The Civil Rights Act of 1963 and the Equal Pay Act prohibit employers in California against discriminating on the basis of gender. Therefore, gender may not be the basis for any employer decisions regarding pay, hiring policies, or promotion requirements. They are also required to make sure that the working environment is neither hostile to a specific gender nor overtly sexual.
What Must be Proven in a Discrimination Claim?
Under the Equal Pay act, discrimination can be proven if men and women both work in the same place, do the same job, but are nevertheless paid differently. Employers in Menlo Park will also be held liable in a discrimination claim if their hiring and promotion policies favor one gender, or if the they take retaliatory action against a worker who files a complaint against their employer.

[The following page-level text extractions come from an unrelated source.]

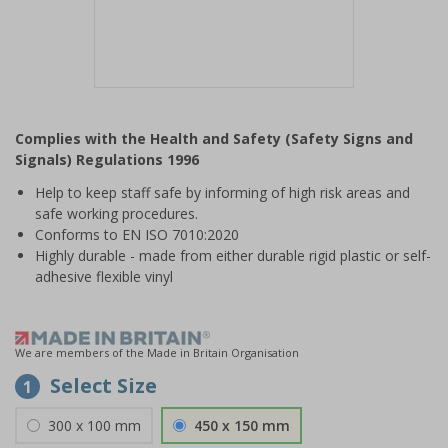
Item
1
Complies with the Health and Safety (Safety Signs and
of
Signals) Regulations 1996
1
Help to keep staff safe by informing of high risk areas and
safe working procedures.
Conforms to EN ISO 7010:2020
Highly durable - made from either durable rigid plastic or self-
adhesive flexible vinyl
We are members of the Made in Britain Organisation
Select Size
1
300 x 100 mm
450 x 150 mm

When is Sexual Harassment Prohibited?
Physical or verbal acts of a sexual nature that are unwelcome to the victim are regarded to be sexual harassment. An employer in Menlo Park might be liable for such conduct, even when it is simply other co-workers that have engaged in harassment.
If the employer permits conduct to create an overly sexual work environment, they may be held liable for sexual harassment in California. Without a lawyer, it can be difficult to prove gender discrimination because the details in proving intent are often complicated. Also, there can be specific procedures that must be closely followed in pursuing a claim.